Em sua defesa, muitas autoridades municipais e estaduais alegam que a Constituição aumentou os gastos das prefeituras e estados com direitos sociais sem criar novas fontes de recursos para que os entes subnacionais pudessem cumprir as novas obrigações.
O problema, contudo, é que não se pode despir um santo para vestir outro. Dito de outro modo: não se pode exaurir recursos federais, destinados a toda sociedade brasileira em seu conjunto, para repassá-los – sem transparência e rastreabilidade – a municípios e estados que se limitam a gastá-los mais com interesses paroquiais, eleitoreiros e cartoriais do que com políticas estruturantes.

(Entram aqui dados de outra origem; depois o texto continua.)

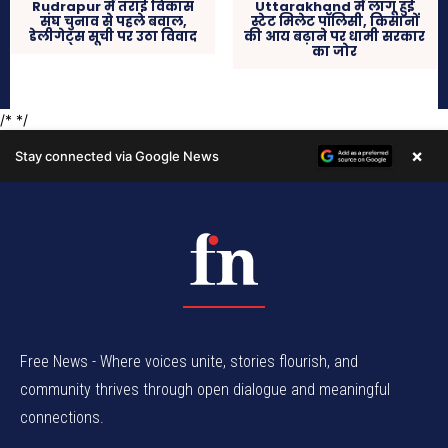
Free News - Where voices unite, stories flourish, and
community thrives through open dialogue and meaningful
connections.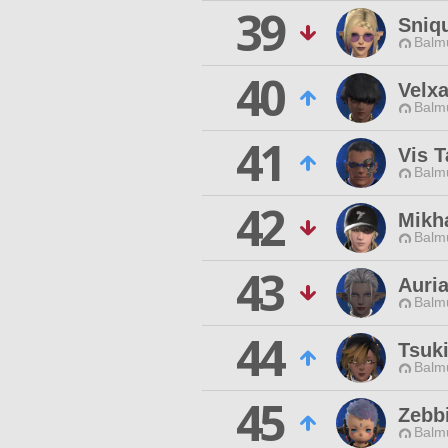
39
Sniq
Balmu
40
Velx
Balmu
41
Vis T
Balmu
42
Mikha
Balmu
43
Auri
Balmu
44
Tsuk
Balmu
45
Zebb
Balmu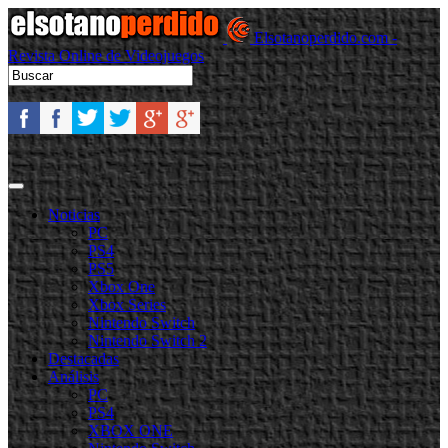
Elsotanoperdido.com -
Revista Online de Videojuegos
Noticias
PC
PS4
PS5
Xbox One
Xbox Series
Nintendo Switch
Nintendo Switch 2
Destacadas
Análisis
PC
PS4
XBOX ONE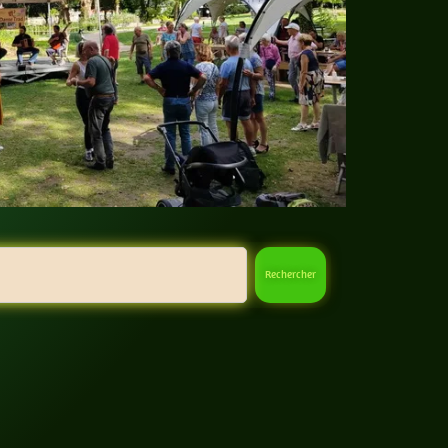
Rechercher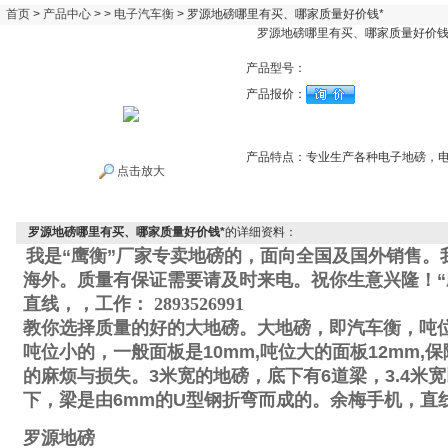
首页
>
产品中心
> >
电子汽车衡
> 罗源地磅哪里有买、哪家质量好价钱*
罗源地磅哪里有买、哪家质量好价钱
产品型号：
产品报价：
产品特点：
专业生产各种电子地磅，
点击放大
罗源地磅哪里有买、哪家质量好价钱*
的详细资料：
我是“鹰衡”厂家专卖地磅的，面向全国及国外销售。
海外。质量有保证需要请及时来电。祝你生意兴隆！“
直线
，
，工作
：
2893526991
教你选择质量的好的大地磅。大地磅，即汽车衡，吨
吨位小的，一般面板是
10mm,
吨位大的面板
12mm,
保
的麻烦与损失。
3
米宽的地磅，底下有
6
道梁，
3.4
米宽
下，梁是由
6mm
的
U
型钢折弯而成的。
余梅手机
，直
罗源地磅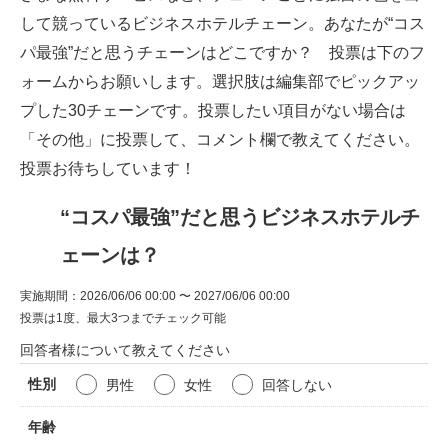
して競っているビジネスホテルチェーン。あなたが“コス
パ最強”だと思うチェーンはどこですか？ 投票は下のフ
ォームからお願いします。選択肢は編集部でピックアッ
プした30チェーンです。投票したい項目がない場合は
「その他」に投票して、コメント欄で教えてください。
投票お待ちしています！
“コスパ最強”だと思うビジネスホテルチ
ェーンは？
実施期間：2026/06/06 00:00 〜 2027/06/06 00:00
投票は1度、最大3つまでチェック可能
回答者様について教えてください
性別
男性
女性
回答しない
年齢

Quanto maior é a manutenção de estratégias de feudalização de poderes locais de porte pequeno e médio em pleno século 21, sob a justificativa provinciana e inverídica de muitos prefeitos de que eles conhecem o país melhor do que os tecnocratas de Brasília, mais surgem indagações que precisam de respostas urgentes num contexto econômico como o atual, que exige mais foco e qualidade nos gastos públicos, priorização na formação de capital humano, reorganização de despesas e negociações com os três níveis de poder para a formulação, implementação de políticas de médio e longo prazo.
Quais as noções que prefeitos e governadores têm das obrigações do Estado? A que estratégia as diferentes autoridades governamentais podem recorrer para assegurar mais qualidade na formulação de políticas públicas e na gestão de recursos escassos?
Quando parlamentares fisiológicos e prefeitos desprovidos de maior formação técnica vão compreender que, mais do que tentar aumentar os valores de suas emendas para desperdiçá-los com shows sertanejos e campinhos de futebol, é preciso diferenciar Estado e governo?
Quando, em vez de sobrecarregar Tribunais de Contas e o Ministério Público, irão agir com vistas à criação de condições mínimas para uma governabilidade fundada em competência técnica, impessoalidade, planejamento, definição de metas e uma coordenação eficiente capaz de recuperar a noção de poder público?